A shift in prevalence from infectious to lifestyle-related chronic diseases in developed societies requires a modified approach to clinical management and health policy. The emerging practice of lifestyle medicine draws on existing strategies as well as developing new knowledge, skills, procedures and tools to help manage the modern tsunami of lifestyle-related chronic diseases. It bridges clinical practice and public health using a four-tiered, multisystem approach. 

Key Points

  • Lifestyle medicine extends current medical principles by striving to modify the behavioural, environmental and social determinants of lifestyle-related chronic disease rather than just the risk factors and symptoms of the disease.
  • Crucial to achieving this is establishing the determinants (‘cause of the causes’ or ‘upstream determinants’) of lifestyle-related disease as the first step in a four-tiered approach.
  • The remaining three steps involve: developing the skills required for clinical practice; using technology to assist behaviour change; and applying procedures that are specific to a lifestyle/environmental approach to care. 


    Picture credit: © ratmaner/Depositphotos

The 20th and 21st centuries have seen big changes in the nature and prevalence of disease. In developed countries like Australia, the shift has been from a predominance of infectious diseases to a predominance of noncommunicable, chronic diseases;1 a cross-over now accepted as an almost inevitable ‘rite of passage’ in developing countries. This disease cross-over, called the ‘epidemiological transition’,2 occurred in the third quarter of the 20th century in Australia, heralded by the rise in overweight and obesity at population levels. 
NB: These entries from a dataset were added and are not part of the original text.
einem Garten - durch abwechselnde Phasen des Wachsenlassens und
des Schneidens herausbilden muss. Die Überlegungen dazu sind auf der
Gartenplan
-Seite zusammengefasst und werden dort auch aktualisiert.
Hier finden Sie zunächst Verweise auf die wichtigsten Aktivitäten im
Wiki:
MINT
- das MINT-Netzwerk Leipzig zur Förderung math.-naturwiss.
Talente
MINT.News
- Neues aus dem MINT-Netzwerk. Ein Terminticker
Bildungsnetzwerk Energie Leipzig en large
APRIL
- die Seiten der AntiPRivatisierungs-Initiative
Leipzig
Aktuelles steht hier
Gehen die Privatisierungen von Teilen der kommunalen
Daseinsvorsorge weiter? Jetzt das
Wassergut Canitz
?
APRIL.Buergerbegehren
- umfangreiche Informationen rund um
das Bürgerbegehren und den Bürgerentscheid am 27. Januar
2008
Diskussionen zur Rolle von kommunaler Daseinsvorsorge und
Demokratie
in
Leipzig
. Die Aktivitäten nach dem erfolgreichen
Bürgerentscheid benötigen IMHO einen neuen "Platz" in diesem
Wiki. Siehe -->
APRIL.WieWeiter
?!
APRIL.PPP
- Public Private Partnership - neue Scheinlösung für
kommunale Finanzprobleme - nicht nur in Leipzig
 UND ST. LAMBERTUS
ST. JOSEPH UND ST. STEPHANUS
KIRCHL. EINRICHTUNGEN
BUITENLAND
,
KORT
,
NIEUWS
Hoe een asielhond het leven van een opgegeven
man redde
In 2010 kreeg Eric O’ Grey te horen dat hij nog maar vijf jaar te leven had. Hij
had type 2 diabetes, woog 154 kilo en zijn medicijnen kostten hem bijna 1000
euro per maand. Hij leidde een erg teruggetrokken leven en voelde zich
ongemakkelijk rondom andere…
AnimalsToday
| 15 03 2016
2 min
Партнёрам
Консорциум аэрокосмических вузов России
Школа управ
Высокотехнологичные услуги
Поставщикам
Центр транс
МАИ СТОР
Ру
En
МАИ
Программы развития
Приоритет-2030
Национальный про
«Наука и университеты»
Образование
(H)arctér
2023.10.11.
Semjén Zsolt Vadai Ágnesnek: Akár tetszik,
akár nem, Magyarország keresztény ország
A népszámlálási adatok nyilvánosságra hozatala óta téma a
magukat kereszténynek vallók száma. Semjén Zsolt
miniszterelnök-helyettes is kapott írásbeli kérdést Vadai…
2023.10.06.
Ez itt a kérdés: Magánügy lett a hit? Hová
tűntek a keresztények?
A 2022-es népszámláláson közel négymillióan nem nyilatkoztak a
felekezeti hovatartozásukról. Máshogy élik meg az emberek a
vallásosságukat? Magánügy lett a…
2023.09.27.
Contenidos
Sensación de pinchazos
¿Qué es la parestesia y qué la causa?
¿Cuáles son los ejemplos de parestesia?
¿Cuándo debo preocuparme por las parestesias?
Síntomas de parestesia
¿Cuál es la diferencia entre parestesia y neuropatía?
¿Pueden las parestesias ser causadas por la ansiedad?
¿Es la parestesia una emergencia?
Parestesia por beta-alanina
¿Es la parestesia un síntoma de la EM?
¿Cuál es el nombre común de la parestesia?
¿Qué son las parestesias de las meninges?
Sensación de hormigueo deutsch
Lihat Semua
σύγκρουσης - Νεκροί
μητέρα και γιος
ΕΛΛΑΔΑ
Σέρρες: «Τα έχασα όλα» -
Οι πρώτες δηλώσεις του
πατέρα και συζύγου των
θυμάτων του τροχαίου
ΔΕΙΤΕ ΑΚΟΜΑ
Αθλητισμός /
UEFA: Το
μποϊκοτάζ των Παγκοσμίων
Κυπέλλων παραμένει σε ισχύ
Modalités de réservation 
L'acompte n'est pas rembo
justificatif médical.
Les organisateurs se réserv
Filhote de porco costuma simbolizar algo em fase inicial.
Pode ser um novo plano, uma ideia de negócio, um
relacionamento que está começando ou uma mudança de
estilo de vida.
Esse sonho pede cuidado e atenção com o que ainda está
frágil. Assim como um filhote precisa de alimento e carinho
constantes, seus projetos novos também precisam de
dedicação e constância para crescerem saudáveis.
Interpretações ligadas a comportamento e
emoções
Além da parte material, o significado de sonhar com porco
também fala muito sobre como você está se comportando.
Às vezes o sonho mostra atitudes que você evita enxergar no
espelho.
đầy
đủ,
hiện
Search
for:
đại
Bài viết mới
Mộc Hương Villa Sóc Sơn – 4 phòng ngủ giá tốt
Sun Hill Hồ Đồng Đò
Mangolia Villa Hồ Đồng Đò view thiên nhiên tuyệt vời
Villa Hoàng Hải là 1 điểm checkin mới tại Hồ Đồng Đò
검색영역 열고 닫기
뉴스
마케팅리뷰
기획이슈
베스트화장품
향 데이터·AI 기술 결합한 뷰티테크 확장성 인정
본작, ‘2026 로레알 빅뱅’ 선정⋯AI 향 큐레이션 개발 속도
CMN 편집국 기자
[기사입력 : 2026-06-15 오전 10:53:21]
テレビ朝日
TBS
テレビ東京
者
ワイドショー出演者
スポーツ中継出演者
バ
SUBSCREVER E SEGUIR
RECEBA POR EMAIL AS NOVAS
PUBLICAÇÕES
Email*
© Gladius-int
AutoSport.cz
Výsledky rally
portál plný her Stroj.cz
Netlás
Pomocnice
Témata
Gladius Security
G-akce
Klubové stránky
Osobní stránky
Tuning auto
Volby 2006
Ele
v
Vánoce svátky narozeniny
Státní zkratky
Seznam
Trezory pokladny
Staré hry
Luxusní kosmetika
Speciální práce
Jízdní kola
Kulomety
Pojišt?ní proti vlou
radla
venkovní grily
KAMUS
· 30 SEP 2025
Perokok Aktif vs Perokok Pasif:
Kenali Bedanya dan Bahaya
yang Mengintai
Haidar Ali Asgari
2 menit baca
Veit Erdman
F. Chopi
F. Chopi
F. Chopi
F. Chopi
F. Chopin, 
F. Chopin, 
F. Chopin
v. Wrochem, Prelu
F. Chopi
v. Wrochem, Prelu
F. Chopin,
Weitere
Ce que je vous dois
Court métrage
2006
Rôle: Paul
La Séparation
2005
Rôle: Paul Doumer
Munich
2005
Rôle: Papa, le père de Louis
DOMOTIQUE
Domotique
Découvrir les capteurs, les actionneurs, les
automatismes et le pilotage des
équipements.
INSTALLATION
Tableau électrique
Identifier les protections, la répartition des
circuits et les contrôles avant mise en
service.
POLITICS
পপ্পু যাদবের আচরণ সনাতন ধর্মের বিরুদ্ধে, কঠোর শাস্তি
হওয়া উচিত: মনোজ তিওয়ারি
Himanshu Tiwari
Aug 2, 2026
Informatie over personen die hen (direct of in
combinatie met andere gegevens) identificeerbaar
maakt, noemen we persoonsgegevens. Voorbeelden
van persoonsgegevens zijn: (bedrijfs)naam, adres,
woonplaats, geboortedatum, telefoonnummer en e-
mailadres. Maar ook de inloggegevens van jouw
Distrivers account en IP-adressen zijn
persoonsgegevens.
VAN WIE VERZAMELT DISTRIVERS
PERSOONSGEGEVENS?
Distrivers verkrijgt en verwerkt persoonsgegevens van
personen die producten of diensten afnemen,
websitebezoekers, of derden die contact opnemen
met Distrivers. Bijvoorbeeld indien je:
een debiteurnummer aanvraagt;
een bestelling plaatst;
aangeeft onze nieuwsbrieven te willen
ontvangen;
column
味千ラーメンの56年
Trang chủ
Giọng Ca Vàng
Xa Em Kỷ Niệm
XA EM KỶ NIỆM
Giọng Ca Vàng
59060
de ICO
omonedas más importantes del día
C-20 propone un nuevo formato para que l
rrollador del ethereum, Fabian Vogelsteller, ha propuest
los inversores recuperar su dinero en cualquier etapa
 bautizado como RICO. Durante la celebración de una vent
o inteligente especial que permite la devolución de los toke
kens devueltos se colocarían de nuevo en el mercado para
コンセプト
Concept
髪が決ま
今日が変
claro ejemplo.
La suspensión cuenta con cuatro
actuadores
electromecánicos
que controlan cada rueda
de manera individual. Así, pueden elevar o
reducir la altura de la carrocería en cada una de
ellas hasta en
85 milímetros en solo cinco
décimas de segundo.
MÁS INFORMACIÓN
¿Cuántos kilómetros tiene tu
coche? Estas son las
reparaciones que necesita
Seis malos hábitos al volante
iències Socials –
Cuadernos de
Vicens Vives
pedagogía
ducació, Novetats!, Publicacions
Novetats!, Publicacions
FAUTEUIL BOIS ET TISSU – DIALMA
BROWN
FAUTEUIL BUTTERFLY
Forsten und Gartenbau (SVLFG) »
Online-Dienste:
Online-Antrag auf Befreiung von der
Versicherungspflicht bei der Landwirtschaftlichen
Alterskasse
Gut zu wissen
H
Clinical practices and healthcare systems, however, have been unprepared for dealing with these changes and remain largely unchanged. In a medical benefits environment that rewards quick consultations between a single ‘expert’ and the patient, the chronic disease problem is not being optimally managed. Tinkering around the edges, such as through the chronic disease management system introduced in Australia in 1999, has failed to arrest the problem. Hence, alternative approaches need to be considered. To this end, since its genesis towards the end of the millennium, over a dozen professional colleges and societies in lifestyle medicine have arisen around the world. Postgraduate training is currently offered in several tertiary institutions worldwide, and a growing number of texts are now available.3-6 

Here we discuss a four-tiered approach used in the developing discipline of lifestyle medicine for dealing with chronic diseases related to lifestyle, society and the environment. We hope this provides direction for clinicians when managing the modern tsunami of lifestyle-related chronic disease.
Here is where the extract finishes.